(Exercise brief)
Treat the line containing "de la pandilla MS-13" as the first line of the answer and the last line of the data as its final line, reproducing every line between exactly.

[Collected data]

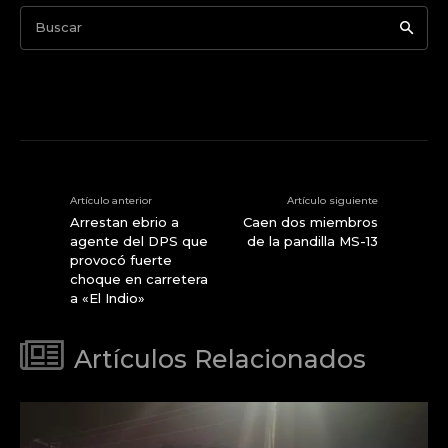
Buscar
Artículo anterior
Artículo siguiente
Arrestan ebrio a
Caen dos miembros
agente del DPS que
de la pandilla MS-13
provocó fuerte
choque en carretera
a «El Indio»
Artículos Relacionados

(Your response)
de la pandilla MS-13
provocó fuerte
choque en carretera
a «El Indio»
Artículos Relacionados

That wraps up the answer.